In a study published in the October 2008 issue of the Journal of the American Dietetic Association, researchers from the University of North Carolina at Chapel Hill report that restrained eating behaviors prior to pregnancy were associated with weight gains above the Institute of Medicine recommendations for normal, overweight and obese women, and weight gains below the recommendations for underweight women.
Concern over low birth weight and preterm birth led many to focus attention on determinants of inadequate weight gain during pregnancy. However, with the rising prevalence of obesity among women of childbearing age and the high proportion of women who are gaining in excess of recommendations during pregnancy, the paradigm has shifted to a focus on the determinants of excessive weight gain during pregnancy.

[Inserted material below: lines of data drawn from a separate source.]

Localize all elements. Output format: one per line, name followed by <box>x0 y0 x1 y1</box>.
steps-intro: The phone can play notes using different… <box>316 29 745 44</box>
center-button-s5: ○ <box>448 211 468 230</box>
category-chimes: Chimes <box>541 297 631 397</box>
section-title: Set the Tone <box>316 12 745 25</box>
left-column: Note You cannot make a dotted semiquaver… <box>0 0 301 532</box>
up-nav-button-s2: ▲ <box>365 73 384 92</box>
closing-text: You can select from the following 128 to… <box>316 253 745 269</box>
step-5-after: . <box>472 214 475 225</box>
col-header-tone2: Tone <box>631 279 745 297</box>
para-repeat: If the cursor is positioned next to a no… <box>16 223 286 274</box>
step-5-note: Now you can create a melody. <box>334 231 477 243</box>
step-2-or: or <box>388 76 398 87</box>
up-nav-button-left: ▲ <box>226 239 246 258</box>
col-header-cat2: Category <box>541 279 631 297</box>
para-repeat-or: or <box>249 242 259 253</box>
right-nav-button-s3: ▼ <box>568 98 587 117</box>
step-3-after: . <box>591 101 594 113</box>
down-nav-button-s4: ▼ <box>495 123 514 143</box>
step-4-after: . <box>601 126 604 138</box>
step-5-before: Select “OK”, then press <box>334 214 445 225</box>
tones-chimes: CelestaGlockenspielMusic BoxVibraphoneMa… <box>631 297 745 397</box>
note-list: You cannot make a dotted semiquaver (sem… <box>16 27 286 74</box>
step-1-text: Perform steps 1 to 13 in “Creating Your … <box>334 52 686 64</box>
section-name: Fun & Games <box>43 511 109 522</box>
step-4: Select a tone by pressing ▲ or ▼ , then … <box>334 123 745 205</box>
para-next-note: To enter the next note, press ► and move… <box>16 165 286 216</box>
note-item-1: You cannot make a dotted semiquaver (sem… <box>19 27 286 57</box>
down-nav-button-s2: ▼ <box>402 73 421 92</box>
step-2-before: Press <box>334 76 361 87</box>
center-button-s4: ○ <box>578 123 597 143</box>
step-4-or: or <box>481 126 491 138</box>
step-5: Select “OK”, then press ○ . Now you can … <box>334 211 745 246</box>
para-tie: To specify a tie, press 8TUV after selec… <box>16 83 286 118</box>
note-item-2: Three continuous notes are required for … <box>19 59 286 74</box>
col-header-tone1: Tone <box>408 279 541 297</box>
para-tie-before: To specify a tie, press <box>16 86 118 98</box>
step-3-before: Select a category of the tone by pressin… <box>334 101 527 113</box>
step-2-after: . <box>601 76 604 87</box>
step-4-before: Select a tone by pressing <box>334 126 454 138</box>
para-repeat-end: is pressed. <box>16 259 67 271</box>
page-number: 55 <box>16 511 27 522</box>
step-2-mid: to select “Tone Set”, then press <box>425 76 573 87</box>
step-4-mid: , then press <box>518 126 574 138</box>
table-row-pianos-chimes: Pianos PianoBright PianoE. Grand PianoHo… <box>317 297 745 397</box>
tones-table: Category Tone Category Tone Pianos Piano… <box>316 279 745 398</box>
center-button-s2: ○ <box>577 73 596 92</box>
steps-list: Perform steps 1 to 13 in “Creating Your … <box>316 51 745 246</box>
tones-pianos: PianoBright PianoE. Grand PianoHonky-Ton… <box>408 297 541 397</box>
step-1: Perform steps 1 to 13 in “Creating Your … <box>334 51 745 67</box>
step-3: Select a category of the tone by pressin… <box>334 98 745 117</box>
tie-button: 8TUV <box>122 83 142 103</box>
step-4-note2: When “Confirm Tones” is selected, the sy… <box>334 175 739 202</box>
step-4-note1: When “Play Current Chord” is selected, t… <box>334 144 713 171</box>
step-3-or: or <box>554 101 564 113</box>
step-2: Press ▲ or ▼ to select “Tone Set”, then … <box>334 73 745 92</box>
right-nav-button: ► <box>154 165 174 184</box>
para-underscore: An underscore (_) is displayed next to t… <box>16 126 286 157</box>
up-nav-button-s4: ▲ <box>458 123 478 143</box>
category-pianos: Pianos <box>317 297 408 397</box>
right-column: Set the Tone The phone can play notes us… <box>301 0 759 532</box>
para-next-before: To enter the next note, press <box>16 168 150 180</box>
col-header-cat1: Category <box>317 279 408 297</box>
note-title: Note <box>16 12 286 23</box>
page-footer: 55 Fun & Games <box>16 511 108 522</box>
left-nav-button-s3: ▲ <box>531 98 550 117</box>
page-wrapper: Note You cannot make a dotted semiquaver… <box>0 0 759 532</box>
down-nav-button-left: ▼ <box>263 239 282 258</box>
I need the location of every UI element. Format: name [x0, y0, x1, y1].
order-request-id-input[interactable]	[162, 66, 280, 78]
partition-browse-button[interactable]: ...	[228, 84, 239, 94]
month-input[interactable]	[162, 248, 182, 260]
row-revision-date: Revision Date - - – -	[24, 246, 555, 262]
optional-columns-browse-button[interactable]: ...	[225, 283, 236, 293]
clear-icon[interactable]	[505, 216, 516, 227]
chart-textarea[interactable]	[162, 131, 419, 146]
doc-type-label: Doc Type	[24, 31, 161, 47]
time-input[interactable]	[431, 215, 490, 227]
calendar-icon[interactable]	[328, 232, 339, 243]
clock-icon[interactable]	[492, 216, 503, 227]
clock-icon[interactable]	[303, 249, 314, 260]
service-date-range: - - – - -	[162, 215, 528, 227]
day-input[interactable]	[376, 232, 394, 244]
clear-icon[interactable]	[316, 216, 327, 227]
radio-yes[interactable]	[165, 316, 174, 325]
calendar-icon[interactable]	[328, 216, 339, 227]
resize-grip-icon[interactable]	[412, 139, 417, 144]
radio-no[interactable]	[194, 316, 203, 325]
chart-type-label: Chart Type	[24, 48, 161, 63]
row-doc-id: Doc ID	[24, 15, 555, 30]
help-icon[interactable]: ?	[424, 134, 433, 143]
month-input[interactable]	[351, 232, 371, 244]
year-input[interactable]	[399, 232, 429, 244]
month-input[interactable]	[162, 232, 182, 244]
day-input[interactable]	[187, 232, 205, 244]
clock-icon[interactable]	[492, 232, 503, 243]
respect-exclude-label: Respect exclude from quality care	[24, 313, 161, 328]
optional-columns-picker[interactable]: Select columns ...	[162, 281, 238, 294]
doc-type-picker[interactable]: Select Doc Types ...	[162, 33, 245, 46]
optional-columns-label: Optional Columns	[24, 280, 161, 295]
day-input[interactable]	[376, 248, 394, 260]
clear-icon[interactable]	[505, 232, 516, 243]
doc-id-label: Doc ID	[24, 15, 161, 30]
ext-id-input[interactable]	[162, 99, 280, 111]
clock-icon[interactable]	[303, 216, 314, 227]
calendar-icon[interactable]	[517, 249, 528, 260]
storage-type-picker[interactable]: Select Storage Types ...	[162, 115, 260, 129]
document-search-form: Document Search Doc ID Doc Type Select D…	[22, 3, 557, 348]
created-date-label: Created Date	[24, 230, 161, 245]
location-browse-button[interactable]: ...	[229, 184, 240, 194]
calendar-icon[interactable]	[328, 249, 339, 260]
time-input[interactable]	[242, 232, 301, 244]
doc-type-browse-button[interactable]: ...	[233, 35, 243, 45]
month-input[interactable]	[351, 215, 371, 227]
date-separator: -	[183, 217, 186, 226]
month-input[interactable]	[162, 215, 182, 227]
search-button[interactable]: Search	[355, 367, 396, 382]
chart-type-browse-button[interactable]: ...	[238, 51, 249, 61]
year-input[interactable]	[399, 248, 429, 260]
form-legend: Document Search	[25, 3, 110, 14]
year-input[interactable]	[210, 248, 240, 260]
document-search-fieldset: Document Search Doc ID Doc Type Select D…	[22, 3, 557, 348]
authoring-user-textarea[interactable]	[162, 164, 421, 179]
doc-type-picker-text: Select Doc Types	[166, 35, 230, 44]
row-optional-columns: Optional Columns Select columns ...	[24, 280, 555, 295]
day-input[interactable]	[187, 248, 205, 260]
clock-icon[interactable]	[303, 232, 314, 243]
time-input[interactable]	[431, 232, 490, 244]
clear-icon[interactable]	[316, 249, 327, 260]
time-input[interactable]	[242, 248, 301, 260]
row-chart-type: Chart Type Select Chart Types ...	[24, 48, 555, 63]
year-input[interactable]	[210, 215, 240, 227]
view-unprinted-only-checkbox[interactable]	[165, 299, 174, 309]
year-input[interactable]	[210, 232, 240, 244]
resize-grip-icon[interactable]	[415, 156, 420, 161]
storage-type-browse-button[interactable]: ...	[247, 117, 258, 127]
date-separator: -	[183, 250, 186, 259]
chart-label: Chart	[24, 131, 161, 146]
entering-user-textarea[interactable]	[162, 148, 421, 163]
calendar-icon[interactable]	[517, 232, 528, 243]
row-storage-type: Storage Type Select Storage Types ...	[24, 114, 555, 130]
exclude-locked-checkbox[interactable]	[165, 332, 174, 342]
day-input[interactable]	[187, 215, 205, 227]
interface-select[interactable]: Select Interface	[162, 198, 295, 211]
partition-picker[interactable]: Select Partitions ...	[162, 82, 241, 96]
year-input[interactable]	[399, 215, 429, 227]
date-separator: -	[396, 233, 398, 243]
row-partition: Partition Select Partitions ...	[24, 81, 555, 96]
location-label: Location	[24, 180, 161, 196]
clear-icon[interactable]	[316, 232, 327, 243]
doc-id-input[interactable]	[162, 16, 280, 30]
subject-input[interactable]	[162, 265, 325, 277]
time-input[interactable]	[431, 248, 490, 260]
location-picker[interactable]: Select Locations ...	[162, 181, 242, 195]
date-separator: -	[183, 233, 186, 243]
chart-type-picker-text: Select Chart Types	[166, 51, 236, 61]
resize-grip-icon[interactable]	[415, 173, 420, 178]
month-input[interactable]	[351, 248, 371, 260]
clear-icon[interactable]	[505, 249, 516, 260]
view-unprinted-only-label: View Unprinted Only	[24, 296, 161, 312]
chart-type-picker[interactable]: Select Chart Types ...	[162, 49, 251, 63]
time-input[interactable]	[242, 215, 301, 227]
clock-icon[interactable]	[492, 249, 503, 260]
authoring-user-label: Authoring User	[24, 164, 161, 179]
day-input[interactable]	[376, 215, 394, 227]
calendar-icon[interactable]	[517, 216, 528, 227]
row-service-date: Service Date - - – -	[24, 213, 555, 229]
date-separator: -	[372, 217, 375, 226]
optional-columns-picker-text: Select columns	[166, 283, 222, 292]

Over 1200 women participated in the study, which was designed to determine whether a history of preconception dieting practices and restrained eating were related to higher weight gains in pregnancy, and whether this differed by prepregnancy BMI status. To assess behaviors associated with restrained eating patterns such as a history of dieting, concern about eating too much food and weight fluctuations, women completed a questionnaire that focused on their preconception habits. Women who were more overweight or obese tended to be classified as restrained eaters, dieters or weight cyclers.

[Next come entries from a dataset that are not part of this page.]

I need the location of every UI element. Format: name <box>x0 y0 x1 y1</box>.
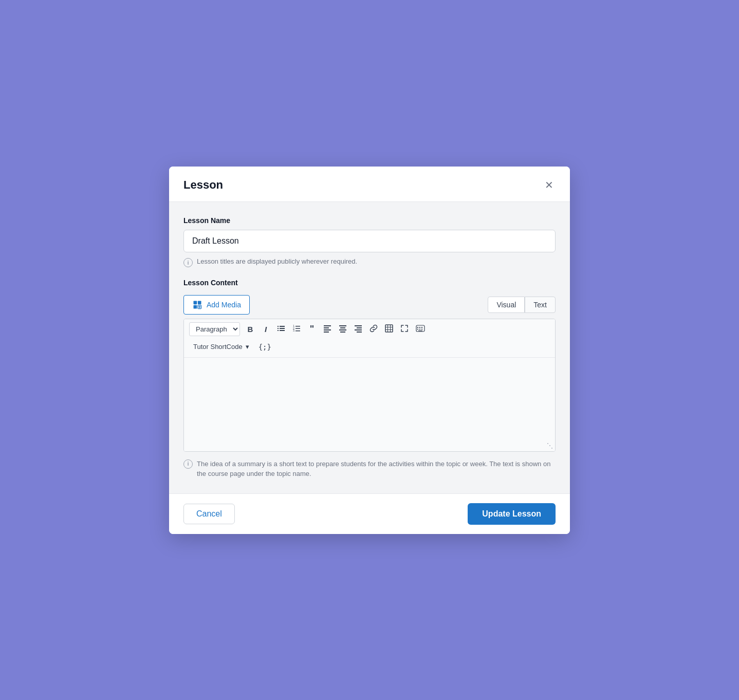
view-tabs: Visual Text <box>488 297 556 313</box>
modal-footer: Cancel Update Lesson <box>169 493 570 534</box>
align-left-icon <box>323 324 331 334</box>
lesson-content-hint-row: i The idea of a summary is a short text … <box>183 459 556 479</box>
modal-header: Lesson ✕ <box>169 167 570 202</box>
paragraph-select[interactable]: Paragraph <box>189 322 240 336</box>
lesson-modal: Lesson ✕ Lesson Name i Lesson titles are… <box>169 167 570 534</box>
lesson-name-label: Lesson Name <box>183 216 556 225</box>
svg-rect-20 <box>324 329 331 330</box>
italic-button[interactable]: I <box>258 322 273 337</box>
svg-rect-24 <box>339 329 346 330</box>
svg-rect-17 <box>295 330 300 331</box>
modal-overlay: Lesson ✕ Lesson Name i Lesson titles are… <box>0 0 739 700</box>
close-button[interactable]: ✕ <box>543 178 556 192</box>
svg-rect-2 <box>194 305 197 308</box>
svg-rect-9 <box>280 328 285 329</box>
editor-wrapper: Paragraph B I <box>183 319 556 452</box>
tutor-shortcode-button[interactable]: Tutor ShortCode ▾ <box>189 341 253 353</box>
toolbar-row-1: Paragraph B I <box>189 322 550 337</box>
modal-title: Lesson <box>183 178 223 192</box>
svg-rect-1 <box>198 301 201 304</box>
svg-rect-37 <box>419 327 420 328</box>
align-left-button[interactable] <box>320 322 335 337</box>
tab-visual[interactable]: Visual <box>488 297 525 313</box>
toolbar-row-2: Tutor ShortCode ▾ {;} <box>189 338 550 354</box>
fullscreen-icon <box>400 324 409 334</box>
bold-icon: B <box>248 325 253 334</box>
svg-rect-15 <box>295 328 300 329</box>
svg-rect-11 <box>280 330 285 331</box>
svg-rect-19 <box>324 327 329 328</box>
svg-rect-21 <box>324 331 329 333</box>
svg-rect-30 <box>385 325 393 332</box>
table-icon <box>385 324 393 334</box>
lesson-content-section: Lesson Content <box>183 279 556 287</box>
italic-icon: I <box>265 325 267 334</box>
svg-rect-41 <box>421 329 422 330</box>
add-media-icon <box>192 300 202 310</box>
svg-rect-10 <box>278 330 279 331</box>
link-button[interactable] <box>366 322 381 337</box>
svg-rect-27 <box>357 327 362 328</box>
svg-rect-22 <box>339 325 346 326</box>
shortcode-icon-button[interactable]: {;} <box>255 340 274 354</box>
blockquote-button[interactable]: " <box>305 322 319 337</box>
svg-rect-6 <box>278 326 279 327</box>
bold-button[interactable]: B <box>243 322 257 337</box>
editor-topbar: Add Media Visual Text <box>183 295 556 319</box>
svg-rect-26 <box>355 325 362 326</box>
lesson-content-label: Lesson Content <box>183 279 556 287</box>
lesson-name-hint-row: i Lesson titles are displayed publicly w… <box>183 257 556 267</box>
lesson-name-hint: Lesson titles are displayed publicly whe… <box>197 257 357 265</box>
keyboard-button[interactable] <box>413 322 428 337</box>
svg-text:3.: 3. <box>293 329 295 332</box>
editor-content-area[interactable] <box>184 358 555 440</box>
update-lesson-button[interactable]: Update Lesson <box>468 503 556 525</box>
lesson-content-hint: The idea of a summary is a short text to… <box>197 459 556 479</box>
svg-rect-7 <box>280 326 285 327</box>
shortcode-icon: {;} <box>258 343 271 351</box>
info-icon-bottom: i <box>183 459 193 469</box>
svg-rect-18 <box>324 325 331 326</box>
svg-rect-8 <box>278 328 279 329</box>
cancel-button[interactable]: Cancel <box>183 504 235 524</box>
svg-rect-36 <box>417 327 418 328</box>
link-icon <box>370 324 378 334</box>
svg-rect-40 <box>419 329 420 330</box>
keyboard-icon <box>416 325 425 334</box>
editor-toolbar: Paragraph B I <box>184 319 555 358</box>
svg-rect-39 <box>417 329 418 330</box>
svg-rect-28 <box>355 329 362 330</box>
close-icon: ✕ <box>545 179 553 191</box>
align-center-icon <box>339 324 347 334</box>
unordered-list-icon <box>277 324 285 334</box>
modal-body: Lesson Name i Lesson titles are displaye… <box>169 202 570 493</box>
lesson-name-input[interactable] <box>183 230 556 252</box>
align-right-icon <box>354 324 362 334</box>
info-icon: i <box>183 258 193 267</box>
add-media-label: Add Media <box>207 301 241 309</box>
svg-rect-42 <box>418 330 422 331</box>
lesson-name-section: Lesson Name i Lesson titles are displaye… <box>183 216 556 267</box>
svg-rect-23 <box>340 327 345 328</box>
editor-footer: ⋱ <box>184 440 555 451</box>
tutor-shortcode-label: Tutor ShortCode <box>193 343 243 351</box>
align-right-button[interactable] <box>351 322 365 337</box>
svg-rect-25 <box>340 331 345 333</box>
svg-rect-0 <box>194 301 197 304</box>
ordered-list-button[interactable]: 1.2.3. <box>289 322 304 337</box>
svg-rect-38 <box>421 327 422 328</box>
blockquote-icon: " <box>310 324 315 335</box>
table-button[interactable] <box>382 322 396 337</box>
add-media-button[interactable]: Add Media <box>183 295 250 315</box>
unordered-list-button[interactable] <box>274 322 288 337</box>
ordered-list-icon: 1.2.3. <box>292 324 301 334</box>
align-center-button[interactable] <box>336 322 350 337</box>
svg-rect-29 <box>357 331 362 333</box>
fullscreen-button[interactable] <box>397 322 412 337</box>
resize-handle-icon: ⋱ <box>547 442 553 449</box>
svg-rect-13 <box>295 326 300 327</box>
tab-text[interactable]: Text <box>525 297 556 313</box>
tutor-shortcode-chevron-icon: ▾ <box>246 343 249 351</box>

The Institute of Medicine suggests that women should gain 28 to 40 lbs, 25 to 35 lbs, 15 to 25 lbs and at least 15 lbs for underweight, normal weight, overweight and obese women, respectively. The study found that restrained eating behaviors were associated with not gaining within the targeted weight gains. Most importantly, the effect of restrained eating on maternal weight gain varied by pre-pregnancy weight status. Restrained eaters and dieters in the normal, overweight and obese categories tended to gain in excess of recommendations, whereas underweight women gained below the recommendations, when compared to women who did not display restrained eating behaviors.

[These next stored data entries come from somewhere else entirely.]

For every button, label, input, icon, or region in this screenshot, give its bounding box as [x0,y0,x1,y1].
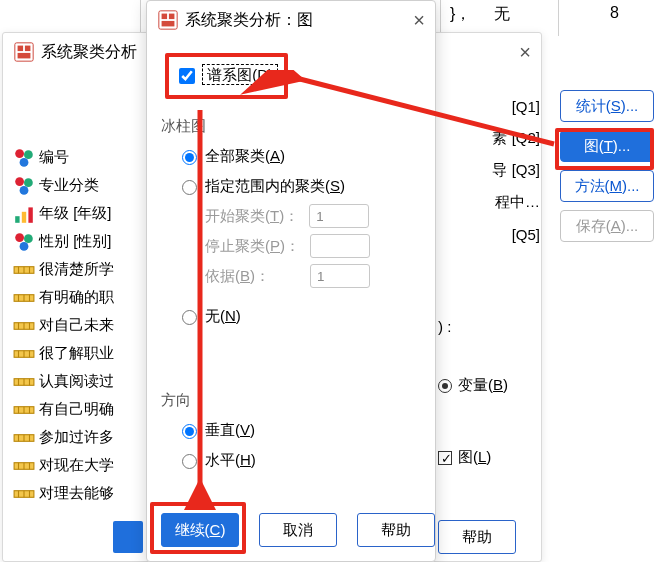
plots-button[interactable]: 图(T)... [560,130,654,162]
svg-point-9 [20,186,29,195]
variable-label: 有自己明确 [39,400,114,419]
scale-icon [13,287,35,307]
save-button: 保存(A)... [560,210,654,242]
svg-point-15 [20,242,29,251]
svg-point-8 [24,178,33,187]
variable-label: 年级 [年级] [39,204,112,223]
variable-label: 性别 [性别] [39,232,112,251]
svg-rect-3 [18,53,31,58]
svg-rect-1 [18,46,23,52]
svg-rect-55 [162,21,175,26]
scale-icon [13,259,35,279]
scale-icon [13,427,35,447]
variable-label: 很清楚所学 [39,260,114,279]
variable-label: 参加过许多 [39,428,114,447]
scale-icon [13,455,35,475]
child-help-button[interactable]: 帮助 [357,513,435,547]
app-icon [13,41,35,63]
variable-label: 对自己未来 [39,316,114,335]
nominal-icon [13,231,35,251]
method-button[interactable]: 方法(M)... [560,170,654,202]
variable-label: 对理去能够 [39,484,114,503]
variable-label: 对现在大学 [39,456,114,475]
scale-icon [13,315,35,335]
variable-label: 很了解职业 [39,344,114,363]
variable-label: 编号 [39,148,69,167]
plots-dialog-close[interactable]: × [413,9,425,32]
scale-icon [13,399,35,419]
cluster-dialog-title: 系统聚类分析 [41,42,137,63]
scale-icon [13,371,35,391]
stats-button[interactable]: 统计(S)... [560,90,654,122]
bg-cell-1: }， [450,4,471,25]
svg-rect-10 [15,216,19,223]
bg-cell-2: 无 [494,4,510,25]
parent-primary-button-edge[interactable] [113,521,143,553]
svg-point-6 [20,158,29,167]
svg-rect-12 [28,207,32,222]
cluster-dialog-close[interactable]: × [519,41,531,64]
svg-point-7 [15,177,24,186]
svg-rect-54 [169,14,175,19]
bg-cell-3: 8 [610,4,619,22]
svg-line-56 [296,78,554,144]
svg-rect-53 [162,14,168,19]
scale-icon [13,343,35,363]
cancel-button[interactable]: 取消 [259,513,337,547]
nominal-icon [13,147,35,167]
plots-dialog-title: 系统聚类分析：图 [185,10,313,31]
variable-label: 专业分类 [39,176,99,195]
svg-point-5 [24,150,33,159]
variable-label: 认真阅读过 [39,372,114,391]
svg-point-4 [15,149,24,158]
nominal-icon [13,175,35,195]
annotation-arrows [170,70,570,510]
parent-help-button[interactable]: 帮助 [438,520,516,554]
continue-button[interactable]: 继续(C) [161,513,239,547]
ordinal-icon [13,203,35,223]
svg-rect-11 [22,212,26,223]
app-icon [157,9,179,31]
svg-point-13 [15,233,24,242]
variable-label: 有明确的职 [39,288,114,307]
svg-rect-2 [25,46,30,52]
scale-icon [13,483,35,503]
svg-point-14 [24,234,33,243]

Co-author Anna Maria Siega-Riz, PhD, RD, suggests that the information from this study “could potentially be used by dietitians and health care providers at a preconception care visit or during family planning to identify women at risk for unhealthy eating behaviors. Women who are identified, particularly those who are underweight, should be followed up for potential eating disorders. For women who are not underweight, counseling and extra support could be given on healthy eating behaviors, increasing physical activity levels, and ways to eliminate stress which may increase the consumption of foods in certain social settings or in reaction to life events.
During pregnancy it would be useful to target these women with similar nutritional and physical activity strategies in order to avoid excessive weight gain and adverse pregnancy outcomes such as caesarean sections, Macrosomia, and large-for-gestational age (LGA) as well as shorter duration of breastfeeding and higher weight retention in the postpartum period.”